Expanding a bit more, risk calculations are basically calculating the partial derivatives of the current value of your books with respect to inputs observable in the outside world ("observables", almost exclusively current market prices). In other words, it's calculating the Jacobian matrix for the total value of everything on your books.
I worked on a project to compile a declarative description of complex financial products into GPU code to perform Monte Carlo simulations to estimate the fair market price of those products. We found that having a function return its present value and its N-dimensional first-order linear approximation costs about twice as much computing power as just calculating the present value. Approximating the first-order linearization by bumping inputs is exponential in the number of dimensions.
In particular, with local stochastic volatility (LSV) models, you're using these linearizations to work out the values of some hidden variables (implied volatilities at various strike prices, and implied volatilities of those volatilities ("vol on vol") going forward). That gives you a smooth, self-consistent volatility surface that you can use to estimate the value of things that don't trade very often based on the current prices of things that do trade very often. A lot of financial modelling isn't about predicting the future, but instead "predicting the present" that you can't see based on the present that you can see.
On a side note, before I did work with financial models, I didn't understand why so many models assume Gaussian distributions even though the distributions have been known for decades to be non-Gaussian. It turns out that most non-Gaussian distributions don't give the same distribution (with different parameters) if you take a linear combination of them. (i.e. most distributions aren't stable distributions) The Levy distribution fits most financial data better than the Gaussian distribution, and is stable, but has infinite variance. So, in many financial modelling situations, the most efficient way to model behavior is to make piecewise Gaussian approximations of your actual distribution. So, it sounds crazy at first to model something as a Gaussian distribution with different variances at different points, there is a method to the madness.
Side note: did we work together in Hong Kong at an investment bank?
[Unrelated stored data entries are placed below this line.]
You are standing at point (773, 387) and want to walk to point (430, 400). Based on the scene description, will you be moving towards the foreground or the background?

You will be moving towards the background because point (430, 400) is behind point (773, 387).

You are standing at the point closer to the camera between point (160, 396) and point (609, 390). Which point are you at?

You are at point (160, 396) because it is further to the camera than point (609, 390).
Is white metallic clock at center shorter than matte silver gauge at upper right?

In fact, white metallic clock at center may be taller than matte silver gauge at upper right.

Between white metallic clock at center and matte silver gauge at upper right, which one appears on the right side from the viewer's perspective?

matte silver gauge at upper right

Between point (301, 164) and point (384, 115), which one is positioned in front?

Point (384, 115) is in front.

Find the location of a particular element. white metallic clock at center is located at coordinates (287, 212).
My YAMS initials were the same as my HN username. (Though, when I started, my YAMS initials were KAM, as we were limited to 3 initials at that time.)
Err... sorry... bumping once in each of the directions is linear in the number of dimensions, not exponential. You don't bump all combinations, just one dimension at a time. In any case, the savings from automatic differentiation are often significant, but not exponential, unless you're doing something very wrong.
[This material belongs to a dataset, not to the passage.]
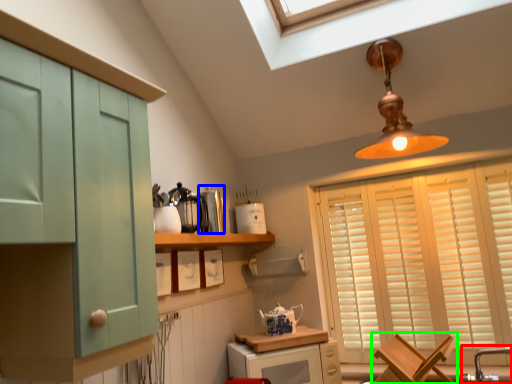 Question: Which object is the farthest from faucet (highlighted by a red box)? Choose among these: appliance (highlighted by a blue box) or chair (highlighted by a green box).

Choices:
 (A) appliance
 (B) chair

Answer: (A) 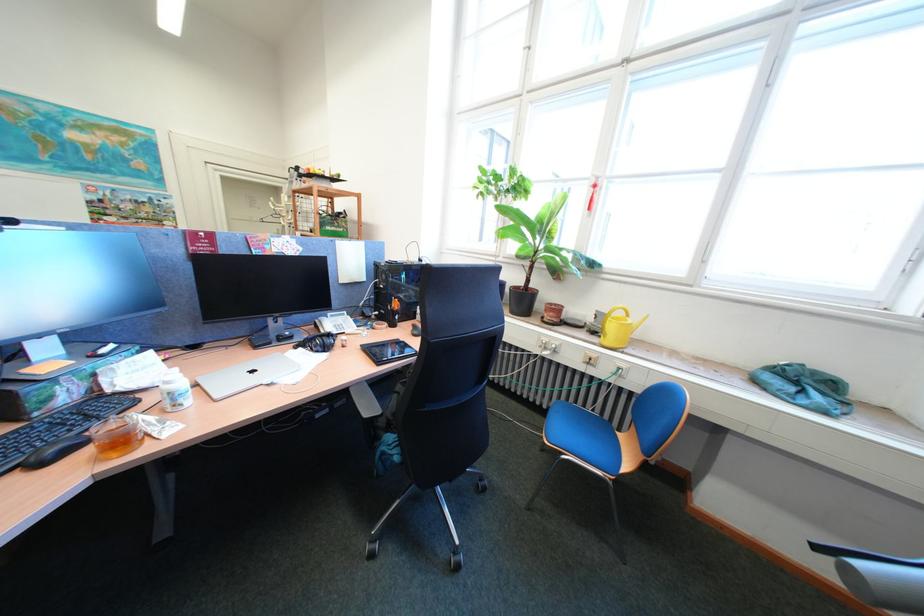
Just to add to this that AD was also a game changer for the banks in terms of necessary computing power and the time it needs to do these calculations. Antoine Savine describes this well in "Modern Computational Finance: AAD and Parallel Simulations", if someone is interested in this topic.
Your risks are basically the changes of the price when one of the inputs changes (delta is dP/dS where S is spot, vega is dP/dσ where σ is vol, etc.).
Using finite differences, you'd have to bump each of the inputs. With reverse AD, you get all the risks in one go.